I'm using OpenCV 2.3 for keypoints detection and matching. But I am a bit confused with the size
and response
parameters given by the detection algorithm. What do they exactly mean?
Based on the OpenCV manual, I can't figure it out:
float size
: diameter of the meaningful keypoint neighborhood
float response
: the response by which the most strong keypoints have been selected. Can be used for further sorting or subsampling
I thought the best point to track would be the one with the highest response but it seems that it is not the case. So how could I subsample the set of key points returned by the surf detector to keep only the best one in term of trackability?
"size" is the size of the area covered by the descriptor in the original image (it is obtained by downsampling the original image in the scale space, hence it varies from key point to key point based on their scale).
"reponse" is indeed an indicator of "how good" (roughly speaking, in terms of corner-ness) a point is.
Good points are stable for static scene retrieval (this is the main purpose of SIFT/SURF descriptors). In the case of tracking, you can have good points appearing because the tracked object is on a well formed background, of half in the shadow... then disappearing because this condition has changed (change of light, occlusion...). So there is no guarantee for tracking tasks that a good point will always be there.
Size and response
SURF is a blob detector, in short, the size of a feature is the size of the blob. To be more precise, the returned size by OpenCV is half the length of the approximated Hessian operator. The size is also known as scale, this is due to the way the blob detectors work, i.e., being functionally equal to first blurring the image with the Gaussian filter at several scales and then downsampling the images and finally detecting blobs with a fixed size. See the image below showing the the size of the SURF features. The size of each feature is the radius of the drawn circle. The lines going out from the center of the features to the circumference show the angles or orientations. In this image, the response strength of the blob detection filter is color coded. You can see the majority of the detected features have a weak response. (see the full size image here)
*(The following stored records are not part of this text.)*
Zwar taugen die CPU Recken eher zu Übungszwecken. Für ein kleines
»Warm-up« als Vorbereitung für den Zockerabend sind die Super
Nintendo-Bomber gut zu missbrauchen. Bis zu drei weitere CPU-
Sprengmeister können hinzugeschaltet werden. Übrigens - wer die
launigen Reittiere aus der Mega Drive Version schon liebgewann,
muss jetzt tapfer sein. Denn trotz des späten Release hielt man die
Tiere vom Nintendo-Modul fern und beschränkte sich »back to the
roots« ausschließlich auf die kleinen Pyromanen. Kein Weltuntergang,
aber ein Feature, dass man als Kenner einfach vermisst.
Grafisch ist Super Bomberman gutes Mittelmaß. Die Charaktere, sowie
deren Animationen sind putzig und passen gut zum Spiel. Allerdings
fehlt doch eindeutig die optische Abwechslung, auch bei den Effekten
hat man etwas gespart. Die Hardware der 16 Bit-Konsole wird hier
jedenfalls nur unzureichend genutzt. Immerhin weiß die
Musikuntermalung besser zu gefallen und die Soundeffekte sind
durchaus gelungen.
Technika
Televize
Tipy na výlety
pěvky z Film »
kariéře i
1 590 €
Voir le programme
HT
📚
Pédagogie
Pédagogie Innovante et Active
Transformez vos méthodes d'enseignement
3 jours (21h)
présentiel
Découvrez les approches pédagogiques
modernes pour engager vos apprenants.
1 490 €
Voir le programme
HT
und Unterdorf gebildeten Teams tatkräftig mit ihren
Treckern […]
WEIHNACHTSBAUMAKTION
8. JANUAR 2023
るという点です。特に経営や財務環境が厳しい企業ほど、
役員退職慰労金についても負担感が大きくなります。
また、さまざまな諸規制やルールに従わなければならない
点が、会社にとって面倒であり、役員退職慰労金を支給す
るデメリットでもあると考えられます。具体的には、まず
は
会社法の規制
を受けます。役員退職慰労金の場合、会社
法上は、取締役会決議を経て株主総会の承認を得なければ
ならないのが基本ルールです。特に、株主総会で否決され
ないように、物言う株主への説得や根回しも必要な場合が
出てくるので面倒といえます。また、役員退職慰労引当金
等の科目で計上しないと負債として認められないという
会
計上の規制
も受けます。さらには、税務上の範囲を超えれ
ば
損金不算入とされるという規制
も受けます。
This histogram shows the distribution of the response strengths of the features in the above image:
What features to track?
The most robust feature tracker tracks all the detected features. The more features the more robustness. But it's impractical to track a large number of features as often we want to limit the computation time. The number of features to track often should be empirically tuned for each application. Often the image is divided into regular sub-regions and in each one the n strongest features are kept to be tracked. n is usually chosen such that in total about 500~1000 features are detected per frame.
References
Reading the journal paper describing SURF definitely will give you a good idea of how it works. Just try not to get stuck in the details, specially if your background isn't in machine/computer vision or image processing. The SURF detector may seem extremely novel at the first glance but the whole idea is estimating the Hessian operator (a well established filter) using integral images (which have been used by other methods long before SURF). If you want to understand SURF very well and you're not familiar with image processing, you need to go back and read some introductory material. Recently I came across a new and free book, whose chapter 13 has a good and brief introduction to feature detection. Not everything said in there is technically correct, but it's a good starting point. Here you can find another good description of SURF with several images showing how each step works. On that page you see this image:
You can see the white and black blobs, these are the blobs that SURF detects at several scales and estimates their sizes (radius in the OpenCV code).